▸ Instructions for the task:
Please retype the listing below word for word and exclude its images.

▸ Source data:

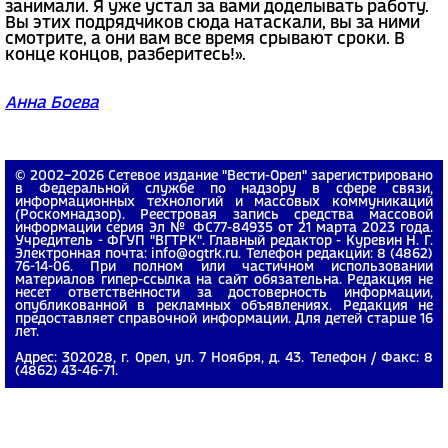
занимали. Я уже устал за вами доделывать работу.
Вы этих подрядчиков сюда натаскали, вы за ними
смотрите, а они вам все время срывают сроки. В
конце концов, разберитесь!».
Анна Боева
© 2002−2026 Сетевое издание "Вести-Орел" зарегистрировано
в Федеральной службе по надзору в сфере связи,
информационных технологий и массовых коммуникаций
(Роскомнадзор). Реестровая запись средства массовой
информации серия Эл № ФС77-84935 от 21 марта 2023 года.
Учредитель - ФГУП "ВГТРК". Главный редактор - Куревин Н. Г.
Электронная почта: info@ogtrk.ru. Телефон редакции: 8 (4862)
76-14-06. При полном или частичном использовании
материалов гипер-ссылка на сайт обязательна. Редакция не
несет ответственности за достоверность информации,
опубликованной в рекламных объявлениях. Редакция не
предоставляет справочной информации. Для детей старше 16
лет.
Адрес: 302028, г. Орел, ул. 7 Ноября, д. 43. Телефон / Факс: 8
(4862) 43-46-71.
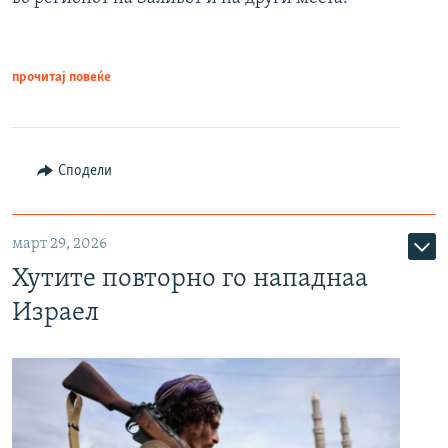
прочитај повеќе
Сподели
март 29, 2026
Хутите повторно го нападнаа
Израел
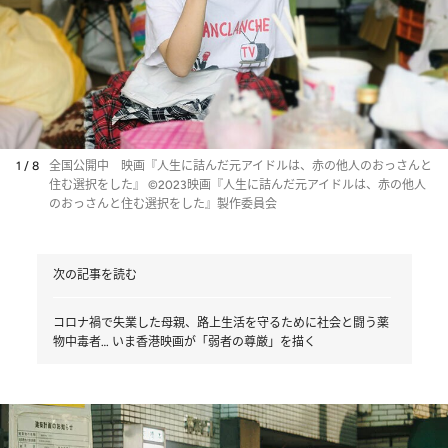
1 / 8
全国公開中 映画『人生に詰んだ元アイドルは、赤の他人のおっさんと
住む選択をした』 ©2023映画『人生に詰んだ元アイドルは、赤の他人
のおっさんと住む選択をした』製作委員会
次の記事を読む
コロナ禍で失業した母親、路上生活を守るために社会と闘う薬
物中毒者… いま香港映画が「弱者の尊厳」を描く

▸ Task result:
занимали. Я уже устал за вами доделывать работу.
Вы этих подрядчиков сюда натаскали, вы за ними
смотрите, а они вам все время срывают сроки. В
конце концов, разберитесь!».
Анна Боева
© 2002−2026 Сетевое издание "Вести-Орел" зарегистрировано
в Федеральной службе по надзору в сфере связи,
информационных технологий и массовых коммуникаций
(Роскомнадзор). Реестровая запись средства массовой
информации серия Эл № ФС77-84935 от 21 марта 2023 года.
Учредитель - ФГУП "ВГТРК". Главный редактор - Куревин Н. Г.
Электронная почта: info@ogtrk.ru. Телефон редакции: 8 (4862)
76-14-06. При полном или частичном использовании
материалов гипер-ссылка на сайт обязательна. Редакция не
несет ответственности за достоверность информации,
опубликованной в рекламных объявлениях. Редакция не
предоставляет справочной информации. Для детей старше 16
лет.
Адрес: 302028, г. Орел, ул. 7 Ноября, д. 43. Телефон / Факс: 8
(4862) 43-46-71.
прочитај повеќе
Сподели
март 29, 2026
Хутите повторно го нападнаа
Израел
1 / 8
全国公開中 映画『人生に詰んだ元アイドルは、赤の他人のおっさんと
住む選択をした』 ©2023映画『人生に詰んだ元アイドルは、赤の他人
のおっさんと住む選択をした』製作委員会
次の記事を読む
コロナ禍で失業した母親、路上生活を守るために社会と闘う薬
物中毒者… いま香港映画が「弱者の尊厳」を描く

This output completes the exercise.